• Action item: I need every line of the material below that includes the string "Academy".

■ ■ ■ ■

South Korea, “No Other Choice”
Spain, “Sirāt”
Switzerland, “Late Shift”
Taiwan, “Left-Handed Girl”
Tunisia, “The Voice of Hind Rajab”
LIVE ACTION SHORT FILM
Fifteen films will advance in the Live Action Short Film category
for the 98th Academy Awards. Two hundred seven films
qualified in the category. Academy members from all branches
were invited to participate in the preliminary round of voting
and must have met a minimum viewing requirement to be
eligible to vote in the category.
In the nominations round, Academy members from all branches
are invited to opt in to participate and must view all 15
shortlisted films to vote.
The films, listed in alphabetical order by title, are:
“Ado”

■ ■ ■ ■

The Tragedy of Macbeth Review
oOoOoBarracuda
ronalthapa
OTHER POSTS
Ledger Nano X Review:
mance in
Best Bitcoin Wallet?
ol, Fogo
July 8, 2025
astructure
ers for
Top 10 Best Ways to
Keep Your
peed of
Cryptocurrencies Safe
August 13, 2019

■ ■ ■ ■

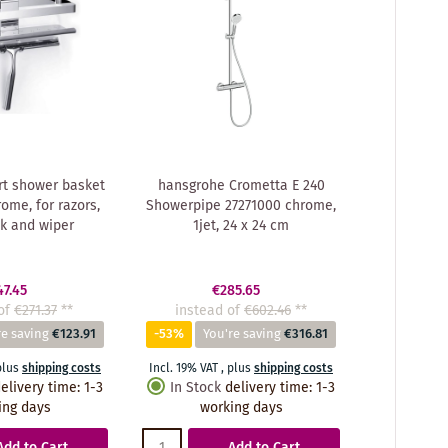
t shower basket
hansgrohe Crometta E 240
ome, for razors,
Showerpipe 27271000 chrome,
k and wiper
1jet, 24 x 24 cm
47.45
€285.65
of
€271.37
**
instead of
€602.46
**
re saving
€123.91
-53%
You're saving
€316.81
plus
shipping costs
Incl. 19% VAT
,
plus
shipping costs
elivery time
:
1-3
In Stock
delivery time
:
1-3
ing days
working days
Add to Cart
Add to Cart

■ ■ ■ ■

• Response box:
for the 98th Academy Awards. Two hundred seven films
qualified in the category. Academy members from all branches
In the nominations round, Academy members from all branches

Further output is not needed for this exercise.